January 6, 2011
Several minutes into New Year's Day, a bomb exploded at a Coptic Christian church in Alexandria, Egypt. Twenty-three people were killed and scores more were injured. The attack — timed to take place during a service when the church was full of worshipers — was the worst terrorist incident in Egypt in five years.
Far from being an isolated event, this vicious, cowardly attack was part of a growing trend of radical Islamist violence against Christians in the Middle East. (Though no group claimed credit for the bombing, the terrorist group al-Qaeda is widely suspected). Throughout the region, Christians are increasingly threatened by radical Islamists. The Christian population of the Middle East is shrinking — Christians now make up approximately 5 percent of the region's population, down from 20 percent a century ago.

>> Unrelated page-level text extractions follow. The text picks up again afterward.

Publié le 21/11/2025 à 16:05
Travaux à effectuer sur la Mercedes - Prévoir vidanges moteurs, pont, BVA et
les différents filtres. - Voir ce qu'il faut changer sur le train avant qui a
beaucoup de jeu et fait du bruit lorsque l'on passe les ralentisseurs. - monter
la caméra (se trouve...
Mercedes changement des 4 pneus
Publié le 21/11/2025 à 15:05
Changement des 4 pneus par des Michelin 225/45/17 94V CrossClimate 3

Few people are more keenly aware of this tragic situation than Canon Andrew White, an Anglican priest who heads St. George's Church in Baghdad, Iraq. White has seen many of his congregants and personal friends in Iraq killed because of their faith. "Just yesterday two elderly people in my congregation were shot dead in their homes, their only 'crime' being that they were Christians," he told the U.K. newspaper the Evening Standard in a December 15, 2010 article.
Canon White fears that Christians in Iraq may go the way of another oppressed population in the country. "My worry is that after Saturday comes Sunday — first the Jews, then the Christians. Today there are 300,000 Christians in Iraq, compared with 1.4 million 20 years ago, and thousands more leave every week."
Indeed, with radical Islamist hostility toward Christians in the region reaching a fever pitch, it seems likely that many countries in the Middle East will soon be free of the "Sunday people" (Christians) — just as they are now free of the "Saturday people" (Jews). The exception, of course, will be Israel, a country where religious freedom for all — Jews, Christians, and Muslims alike — is written into law and respected in practice.
Today, please pray for beleaguered Christians throughout the Middle East. May God protect them from those who mean them harm, and allow them to worship as they see fit, free from the threat of violence. May He comfort all those who have lost loved ones in attacks. And may He bless them with His most precious of gifts — the gift of shalom, peace.